Using Stats in Splunk Part 1: Basic Anomaly Detection (2024)

References

Top Articles
Dexknows Find A Person
Courtney Miller (comedian) - Wikitia
#ridwork guides | fountainpenguin
Bj 사슴이 분수
Skycurve Replacement Mat
Login Page
Angela Babicz Leak
Kaydengodly
Exam With A Social Studies Section Crossword
Txtvrfy Sheridan Wy
America Cuevas Desnuda
Sportsman Warehouse Cda
Aiken County government, school officials promote penny tax in North Augusta
King Fields Mortuary
Mikayla Campino Video Twitter: Unveiling the Viral Sensation and Its Impact on Social Media
Dark Souls 2 Soft Cap
Items/Tm/Hm cheats for Pokemon FireRed on GBA
Dusk
My.doculivery.com/Crowncork
Leeks — A Dirty Little Secret (Ingredient)
Gemita Alvarez Desnuda
Sussyclassroom
Best Transmission Service Margate
Panola County Busted Newspaper
2021 MTV Video Music Awards: See the Complete List of Nominees - E! Online
fft - Fast Fourier transform
Jailfunds Send Message
100 Gorgeous Princess Names: With Inspiring Meanings
Gncc Live Timing And Scoring
Imagetrend Elite Delaware
Salemhex ticket show3
Used Safari Condo Alto R1723 For Sale
Craigslist Free Puppy
Prima Healthcare Columbiana Ohio
Unity Webgl Player Drift Hunters
Best Workers Compensation Lawyer Hill & Moin
Boggle BrainBusters: Find 7 States | BOOMER Magazine
Aurora Il Back Pages
Union Corners Obgyn
Panorama Charter Portal
Gfs Ordering Online
10 Rarest and Most Valuable Milk Glass Pieces: Value Guide
Best Restaurants West Bend
Uc Davis Tech Management Minor
Ucla Basketball Bruinzone
Caesars Rewards Loyalty Program Review [Previously Total Rewards]
Craiglist.nj
Is TinyZone TV Safe?
10 Bedroom Airbnb Kissimmee Fl
Puss In Boots: The Last Wish Showtimes Near Valdosta Cinemas
Tweedehands camper te koop - camper occasion kopen
Basic requirements | UC Admissions
Latest Posts
Article information

Author: Gov. Deandrea McKenzie

Last Updated:

Views: 5397

Rating: 4.6 / 5 (46 voted)

Reviews: 85% of readers found this page helpful

Author information

Name: Gov.

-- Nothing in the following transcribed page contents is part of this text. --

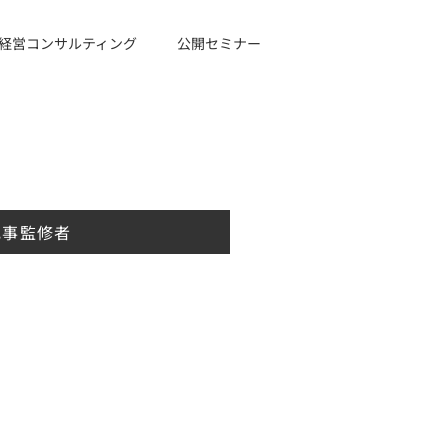
経営コンサルティング
公開セミナー
記事監修者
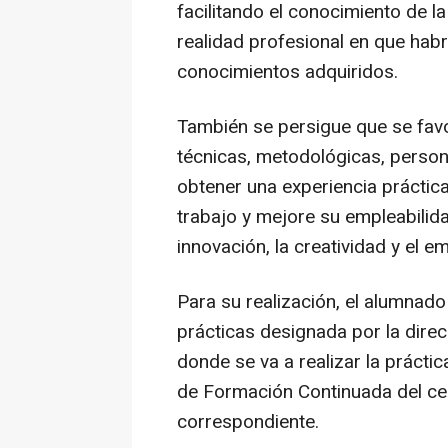
facilitando el conocimiento de l
realidad profesional en que hab
conocimientos adquiridos.
También se persigue que se fav
técnicas, metodológicas, persona
obtener una experiencia práctica
trabajo y mejore su empleabilida
innovación, la creatividad y el 
Para su realización, el alumnad
prácticas designada por la direc
donde se va a realizar la práctic
de Formación Continuada del cen
correspondiente.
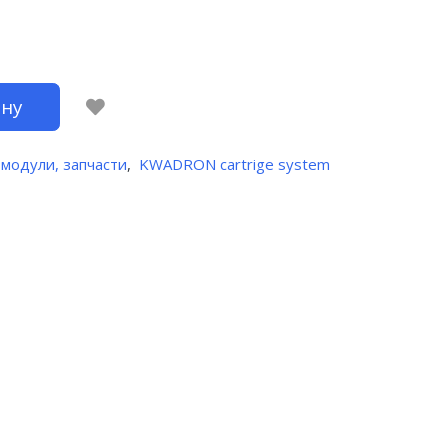
ину
 модули, запчасти
,
KWADRON cartrige system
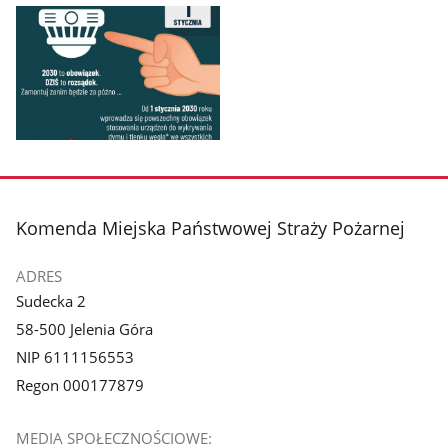
Pokaż
Pokaż
zdjęcie
zdjęcie
1
2
z
z
galerii.
galerii.
Pokaż
zdjęcie
3
z
stopka
Komenda Miejska Państwowej Straży Pożarnej
galerii.
ADRES
Sudecka 2
58-500 Jelenia Góra
NIP 6111156553
Regon 000177879
MEDIA SPOŁECZNOŚCIOWE:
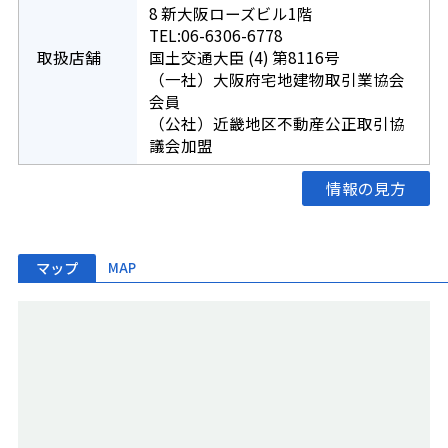
8 新大阪ローズビル1階
TEL:06-6306-6778
取扱店舗
国土交通大臣 (4) 第8116号
（一社）大阪府宅地建物取引業協会
会員
（公社）近畿地区不動産公正取引協
議会加盟
情報の見方
マップ
MAP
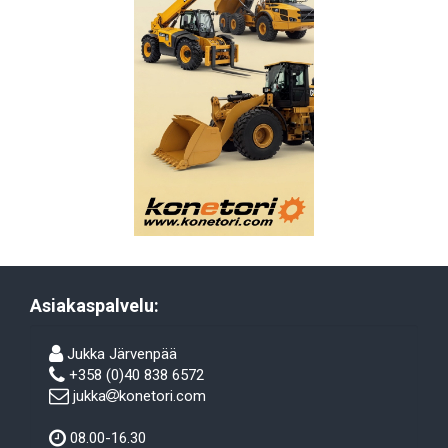
Asiakaspalvelu:
Jukka Järvenpää
+358 (0)40 838 6572
jukka
konetori.com
08.00-16.30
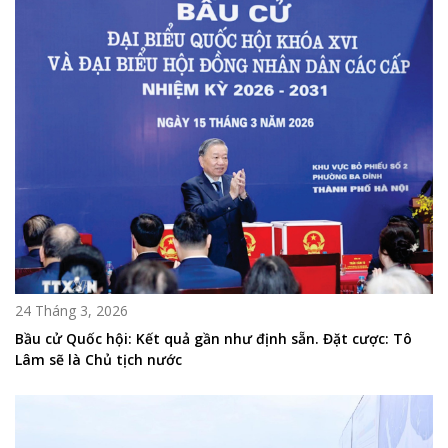
24 Tháng 3, 2026
Bầu cử Quốc hội: Kết quả gần như định sẵn. Đặt cược: Tô
Lâm sẽ là Chủ tịch nước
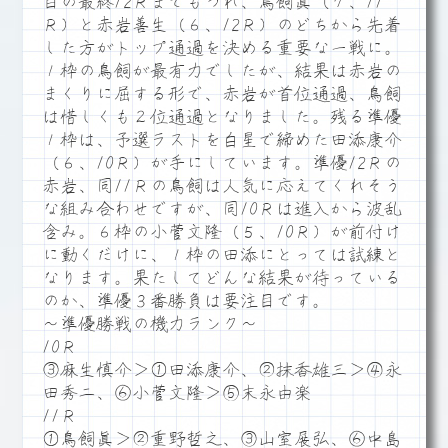
目の最終12Ｒまでもつれ、鳥飼眞（７、11
Ｒ）と赤岩善生（６、12Ｒ）のどちから先着
した方がトップ通過を決める重要な一戦に。
１枠の鳥飼が最有力でしたが、結果は赤岩の
まくりに屈する形で、赤岩が首位通過、鳥飼
は惜しくも２位通過となりました。残る準優
１枠は、予選ラストを白星で締めた田添康介
（６、10Ｒ）が手にしています。準優12Ｒの
赤岩、同11Ｒの鳥飼は人気に応えてくれそう
な組み合わせですが、同10Ｒは進入から波乱
含み。６枠の小菅文隆（５、10Ｒ）が前付け
に動くだけに、１枠の田添にとっては試練と
なります。果たしてどんな結果が待っている
のか、準優３番勝負は要注目です。
～準優勝戦の機力ランク～
10Ｒ
③麻生慎介＞①田添康介、②抹香雄三＞④永
田秀二、⑥小菅文隆＞⑤末永由楽
11Ｒ
①鳥飼眞＞②重野哲之、③山室展弘、⑥中島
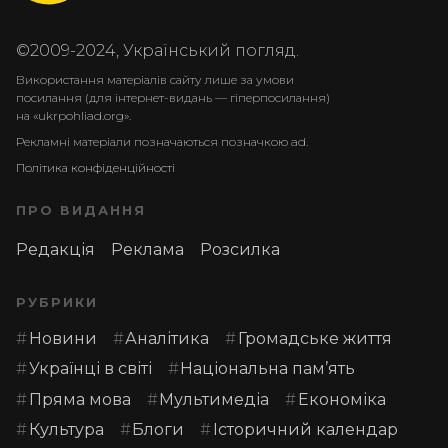
©2009-2024, Український погляд.
Використання матеріалів сайту лише за умови
посилання (для інтернет-видань — гіперпосилання)
на «ukrpohliad.org».
Рекламні матеріали позначаються позначкою ad.
Політика конфіденційності
ПРО ВИДАННЯ
Редакція
Реклама
Розсилка
РУБРИКИ
Новини
Аналітика
Громадське життя
Українці в світі
Національна пам’ять
Пряма мова
Мультимедіа
Економіка
Культура
Блоги
Історичний календар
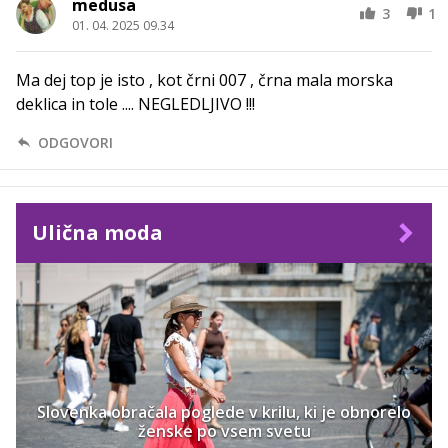
medusa
3
1
01. 04. 2025 09.34
Ma dej top je isto , kot črni 007 , črna mala morska
deklica in tole .... NEGLEDLJIVO !!!
ODGOVORI
Ulična moda
Slovenka obračala poglede v krilu, ki je obnorelo
ženske po vsem svetu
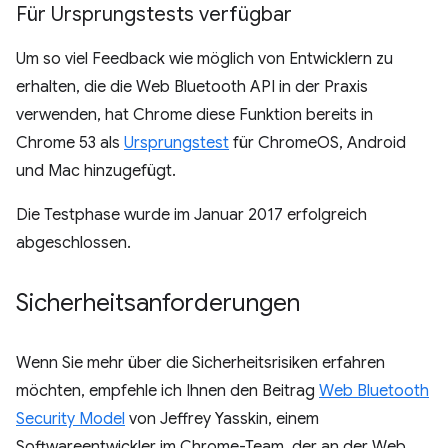
Für Ursprungstests verfügbar
Um so viel Feedback wie möglich von Entwicklern zu
erhalten, die die Web Bluetooth API in der Praxis
verwenden, hat Chrome diese Funktion bereits in
Chrome 53 als
Ursprungstest
für ChromeOS, Android
und Mac hinzugefügt.
Die Testphase wurde im Januar 2017 erfolgreich
abgeschlossen.
Sicherheitsanforderungen
Wenn Sie mehr über die Sicherheitsrisiken erfahren
möchten, empfehle ich Ihnen den Beitrag
Web Bluetooth
Security Model
von Jeffrey Yasskin, einem
Softwareentwickler im Chrome-Team, der an der Web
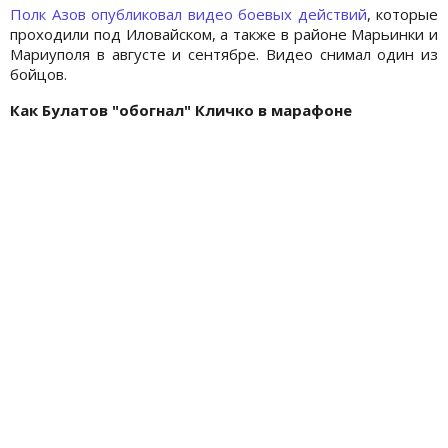
Полк Азов опубликовал видео боевых действий
, которые
проходили под Иловайском, а также в районе Марьинки и
Мариуполя в августе и сентябре. Видео снимал один из
бойцов.
Как Булатов "обогнал" Кличко в марафоне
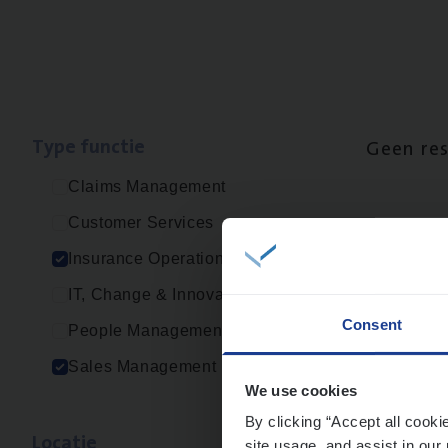
Type func­tie
Geen re
Claims Management
Customer Services
Insurance Operations
IT, Change & Innovation
Consent
People Management
Sales Management
We use cookies
By clicking “Accept all cooki
Loca­tie
site usage, and assist in our 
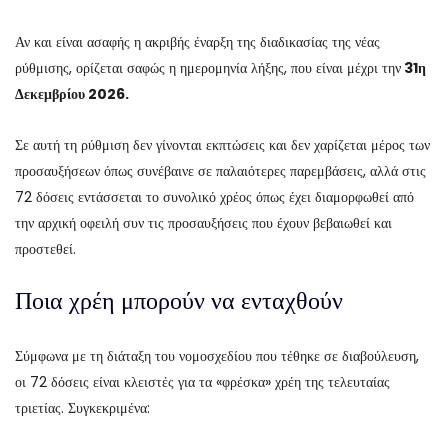
Αν και είναι ασαφής η ακριβής έναρξη της διαδικασίας της νέας
ρύθμισης, ορίζεται σαφώς η ημερομηνία λήξης, που είναι μέχρι την
31η
Δεκεμβρίου 2026.
Σε αυτή τη ρύθμιση δεν γίνονται εκπτώσεις και δεν χαρίζεται μέρος των
προσαυξήσεων όπως συνέβαινε σε παλαιότερες παρεμβάσεις, αλλά στις
72 δόσεις εντάσσεται το συνολικό χρέος όπως έχει διαμορφωθεί από
την αρχική οφειλή συν τις προσαυξήσεις που έχουν βεβαιωθεί και
προστεθεί.
Ποια χρέη μπορούν να ενταχθούν
Σύμφωνα με τη διάταξη του νομοσχεδίου που τέθηκε σε διαβούλευση,
οι 72 δόσεις είναι κλειστές για τα «φρέσκα» χρέη της τελευταίας
τριετίας. Συγκεκριμένα:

Deandrea McKenzie

Birthday: 2001-01-17

Address: Suite 769 2454 Marsha Coves, Debbieton, MS 95002

Phone: +813077629322

Job: Real-Estate Executive

Hobby: Archery, Metal detecting, Kitesurfing, Genealogy, Kitesurfing, Calligraphy, Roller skating

Introduction: My name is Gov. Deandrea McKenzie, I am a spotless, clean, glamorous, sparkling, adventurous, nice, brainy person who loves writing and wants to share my knowledge and understanding with you.